Dass bei Manon das Opern- und Operettenhafte eine interessante Symbiose eingehen, haben schon die Zeitgenossen anlässlich der Wiener Erstaufführung 1890 diagnostiziert. Bei diesem Mitschnitt, einer Aufführung der Wiener Staatsoper aus dem Dezember 1983, ist das deutlich zu spüren: Manon belebt eine operettenhafte Koketterie während Des Grieux eine tragische, opernhafte Schwermut quält. Dazu kommt eine geschmack- und prunkvolle Szene, die den Hauch des Luxus bis zum Manon’schen Schmuck mit der Leidenschaft eines Opernausstatters vom alten Schlage vereint.

Edita Gruberovas Manon hat das leichtfertige Naturell von Adele und Zerbinetta, es durchmischt ihre Weltsicht. Manon ist von der Liebe und vom Reichtum beschwipst, aber sie hebt nicht ab wie eine Luftblase im Champagnerglas. Die Bodenhaftung (quasi „die Unschuld vom Lande“) geht bis zum Schluss nicht verloren und gerade deshalb ist ihr die Liebe zu Des Grieux ein so ernsthaftes Anliegen. Des Grieux gibt ihr Vertrauen, ein Gefühl von Heimat im wechselnden Gewühl Pariser Großstadtlebens. Dazu kommt eine erotische Komponente, die sich in St. Sulpice deutlich als Begehren äußert – die Szene, in der Des Grieux' Abhängigkeit und Manons Sehnsüchte kulminieren. Gruberova gestaltet ihre Manon mit gesanglicher Raffinesse, Spitzentönen und koketten Piani, dass es nur so eine Freude ist.

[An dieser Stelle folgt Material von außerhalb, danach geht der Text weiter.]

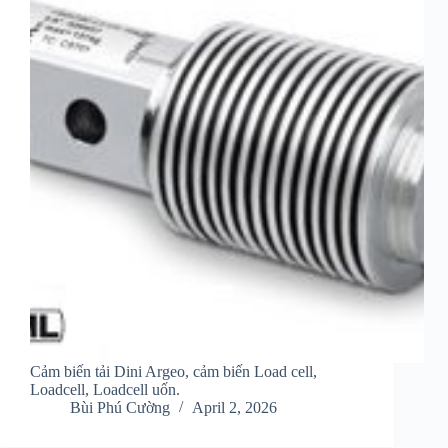
Cảm biến tải Dini Argeo, cảm biến Load cell,
Loadcell, Loadcell uốn.
Bùi Phú Cường
April 2, 2026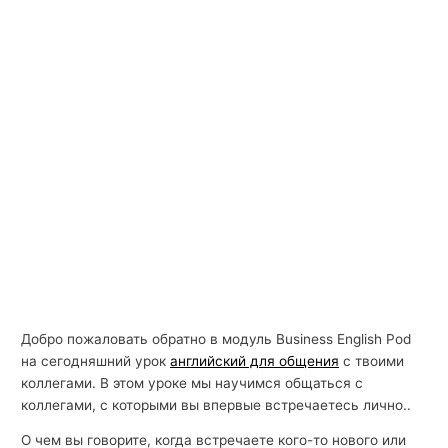
Добро пожаловать обратно в модуль Business English Pod
на сегодняшний урок
английский для общения
с твоими
коллегами. В этом уроке мы научимся общаться с
коллегами, с которыми вы впервые встречаетесь лично..
О чем вы говорите, когда встречаете кого-то нового или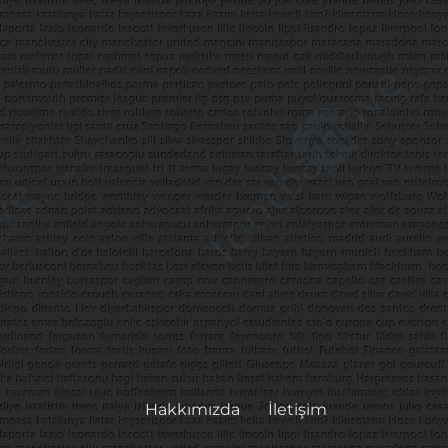
Hakkımızda
İletişim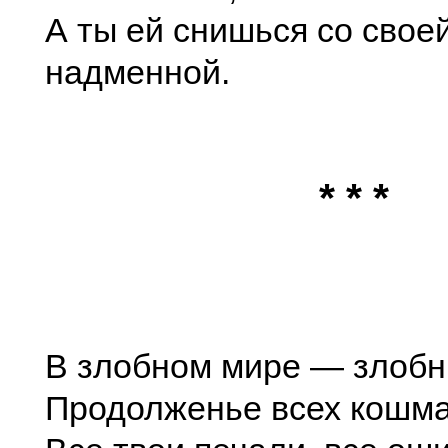
А ты ей снишься со свое
надменной.
* * *
В злобном мире — злобн
Продолженье всех кошма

Der Des Grieux des Francisco Araiza hingegen lebt diese Beziehung mit voller Glut und jener Ausschließlichkeit, die ihm den Blick auf die wahren Sachverhalte verstellt. Sein Gesang ist voll Feuer und doch lyrisch zugleich. Man fühlt sein Herz pochen, wenn man ihm zuhört: es schlägt nur für Manon, für Manon, für Manon... Araiza war ein großer Publikumsliebling in jenen Jahren, er wurde heftig umschwärmt. An den hellen Bravorufen hört man, wieviele junge Fans damals in der Oper waren...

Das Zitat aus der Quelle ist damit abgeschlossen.